Increasingly, multicenter datasets are being used to develop or evaluate clinical risk prediction models. Such models estimate an individual's probability that a certain disease or condition is present (diagnostic model) or that an event will occur in the future (prognostic model). Although multicenter studies enhance the generalizability of the model, the clustered nature of the data poses several methodological challenges. We will provide an up to date overview of good practices to overcome these challenges.

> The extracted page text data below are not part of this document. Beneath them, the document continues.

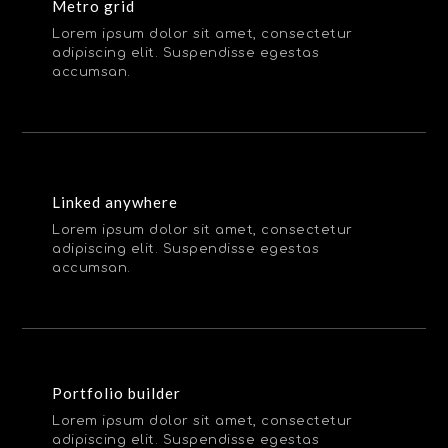
Metro grid
Lorem ipsum dolor sit amet, consectetur
adipiscing elit. Suspendisse egestas
accumsan.
Linked anywhere
Lorem ipsum dolor sit amet, consectetur
adipiscing elit. Suspendisse egestas
accumsan.
Portfolio builder
Lorem ipsum dolor sit amet, consectetur
adipiscing elit. Suspendisse egestas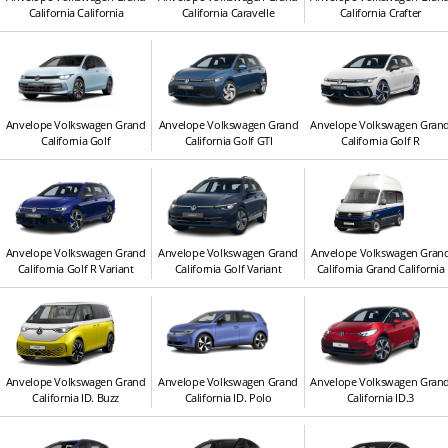
California California
California Caravelle
California Crafter
Anvelope Volkswagen Grand
Anvelope Volkswagen Grand
Anvelope Volkswagen Gran
California Golf
California Golf GTI
California Golf R
Anvelope Volkswagen Grand
Anvelope Volkswagen Grand
Anvelope Volkswagen Gran
California Golf R Variant
California Golf Variant
California Grand California
Anvelope Volkswagen Grand
Anvelope Volkswagen Grand
Anvelope Volkswagen Gran
California ID. Buzz
California ID. Polo
California ID.3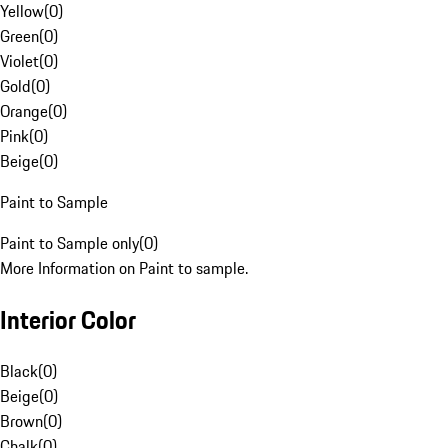
Yellow
(
0
)
Green
(
0
)
Violet
(
0
)
Gold
(
0
)
Orange
(
0
)
Pink
(
0
)
Beige
(
0
)
Paint to Sample
Paint to Sample only
(
0
)
More Information on Paint to sample.
Interior Color
Black
(
0
)
Beige
(
0
)
Brown
(
0
)
Chalk
(
0
)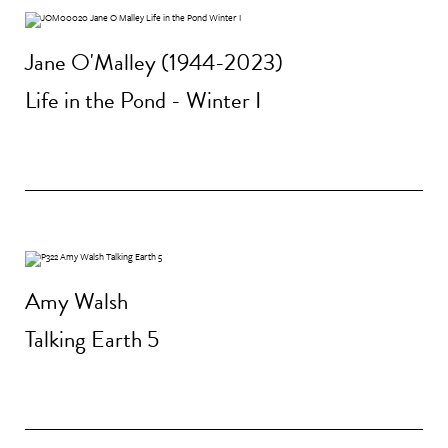
Jane O'Malley (1944-2023)
Life in the Pond - Winter I
Amy Walsh
Talking Earth 5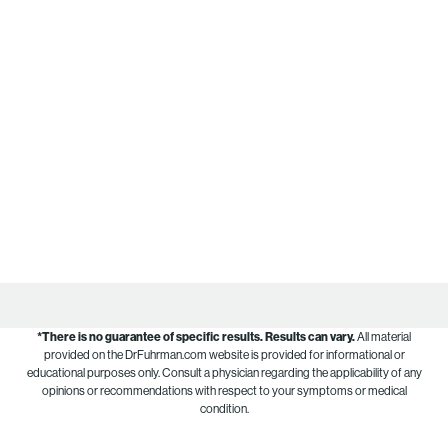
*There is no guarantee of specific results.
Results can vary.
All material
provided on the DrFuhrman.com website is provided for informational or
educational purposes only. Consult a physician regarding the applicability of any
opinions or recommendations with respect to your symptoms or medical
condition.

When determining the required sample size, the number of events per candidate variable (EPV) is crucial to prevent overfitting when building a prediction model. We extend the EPV guidelines to multicenter studies, acknowledging the clustered nature of the data. During data collection, measurements of variables may differ between centers due to various reasons, such as subjectivity of measurements, differences in equipment and differences in patient populations. We show how the residual intraclass correlation can be used to quantify the intercenter variability. When building a prediction model, the clustered nature of the data should be taken into account during the data analysis, e.g. by using mixed effect models and variables at the center level. Only mixed effect regression can result in a model that is simultaneously calibrated (i.e. gives accurate predicted probabilities) at the center level and the population level. We give the example of the ADNEX model that was built to distinguish between several types of adnexal masses. In the end, the performance of models may differ between centers. We present how to evaluate the predictive performance of models in clustered data and show extensions to existing techniques to evaluate discrimination, calibration and clinical utility, among others by the use of meta-analytic techniques.